WHAT NEEDS TO BE DONE: Retype the records below from their first line through the line containing "Locate an element", and include nothing else.

Collected data:
+ + +
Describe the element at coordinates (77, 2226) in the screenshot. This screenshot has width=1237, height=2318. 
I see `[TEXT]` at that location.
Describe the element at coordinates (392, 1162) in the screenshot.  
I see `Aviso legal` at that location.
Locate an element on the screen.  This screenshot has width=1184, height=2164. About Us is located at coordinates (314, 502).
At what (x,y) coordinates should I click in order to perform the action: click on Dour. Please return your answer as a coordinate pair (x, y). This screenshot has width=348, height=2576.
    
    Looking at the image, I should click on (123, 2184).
+ + +
OUTPUT OF THE TASK:
Describe the element at coordinates (77, 2226) in the screenshot. This screenshot has width=1237, height=2318. 
I see `[TEXT]` at that location.
Describe the element at coordinates (392, 1162) in the screenshot.  
I see `Aviso legal` at that location.
Locate an element on the screen.  This screenshot has width=1184, height=2164. About Us is located at coordinates (314, 502).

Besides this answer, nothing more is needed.